The electrochemical oxidation (EO) of environmentally persistent perfluorooctanoic acid (PFOA) and perfluorooctanesulfonic acid (PFOS) with a Magneli phase Ti4O7 electrode was investigated in this study. After 3 hours (hr) of electrolysis, 96.0 percent of PFOA (10 milligrams per liter [mg/LI in 100 milliliters [mt.] 100 millimolar [mM] Na2SO4 solution) was removed following pseudo first-order kinetics (k = 0.0226 per minute [min]) with the degradation half-life of 30.7 min. Under the same treatment conditions, PFOS (10 mg/L in 100 mL 100 mM Na2SO4 solution) removal reached 98.9 percent with a pseudo first-order degradation rate constant of 0.0491/min and the half-life of 14.1 min. Although, the degradation of PFOA was slower than PFOS, when subjected to EO treatment in separate solutions, PFOA appeared to degrade faster than PFOS when both are present in the same solution, indicating possible competition between PFOA and PFOS during Ti4O7 anode-based EO treatment with PFOA having the competitive advantage. Moreover, the EO treatment was applied to degrade highly concentrated PFOA (100.5 mg/L) and PFOS (68.6 mg/L) in ion-exchange resin regenerant (still bottom) with high organic carbon content (15,800 mg/L).

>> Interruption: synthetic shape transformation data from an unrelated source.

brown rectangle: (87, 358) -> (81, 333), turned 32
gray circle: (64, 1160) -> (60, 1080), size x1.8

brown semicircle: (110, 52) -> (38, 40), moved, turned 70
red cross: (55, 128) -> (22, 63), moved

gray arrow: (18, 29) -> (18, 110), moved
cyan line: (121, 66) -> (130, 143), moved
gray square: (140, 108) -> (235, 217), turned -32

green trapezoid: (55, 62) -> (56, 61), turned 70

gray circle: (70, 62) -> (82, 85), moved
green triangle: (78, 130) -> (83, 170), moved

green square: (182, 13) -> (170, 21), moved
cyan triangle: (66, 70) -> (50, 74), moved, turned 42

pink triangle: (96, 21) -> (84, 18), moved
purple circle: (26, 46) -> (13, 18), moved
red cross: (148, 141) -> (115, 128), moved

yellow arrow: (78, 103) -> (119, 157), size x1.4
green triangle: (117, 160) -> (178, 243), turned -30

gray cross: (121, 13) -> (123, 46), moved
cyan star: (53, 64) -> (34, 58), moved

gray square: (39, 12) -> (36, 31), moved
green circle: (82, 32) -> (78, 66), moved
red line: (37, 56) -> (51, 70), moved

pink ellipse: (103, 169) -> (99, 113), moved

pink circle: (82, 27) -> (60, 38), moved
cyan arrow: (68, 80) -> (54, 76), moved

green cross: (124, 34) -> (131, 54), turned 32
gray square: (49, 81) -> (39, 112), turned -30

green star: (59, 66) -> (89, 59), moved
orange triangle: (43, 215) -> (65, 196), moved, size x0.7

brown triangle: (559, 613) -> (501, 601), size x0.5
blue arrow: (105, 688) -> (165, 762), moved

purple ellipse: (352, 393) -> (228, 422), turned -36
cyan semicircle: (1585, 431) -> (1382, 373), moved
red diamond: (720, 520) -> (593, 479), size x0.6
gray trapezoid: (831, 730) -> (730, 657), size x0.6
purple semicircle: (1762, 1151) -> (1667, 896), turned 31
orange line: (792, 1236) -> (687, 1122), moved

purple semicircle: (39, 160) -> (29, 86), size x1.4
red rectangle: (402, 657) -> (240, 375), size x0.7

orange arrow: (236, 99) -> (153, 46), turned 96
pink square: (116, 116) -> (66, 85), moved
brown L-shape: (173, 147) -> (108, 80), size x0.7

After 17-hr electrolysis, the total removal of PFOA and PFOS was 77.2 and 96.5 percent, respectively, and the fluoride concentration increased from 0.84 mg/L to 836 mg/L. Also, the dark brown color of the original solution gradually faded during EO treatment. In another test using still bottom samples with lower total organic carbon (9,880 mg/L), the PFOA (15.5 mg/L) and PFOS (25.5 mg/L) concentrations were reduced to levels below the limits of quantification after 16-hr treatment, In addition, the performance of EO treatment using different batch reactor setups was compared in this study, including one-sided (one anode:one cathode) and two-sided (one anode:two cathodes) setups. The two-sided reactor configuration significantly enhanced the degradation efficiency, likely due to the larger anode area available for reactions.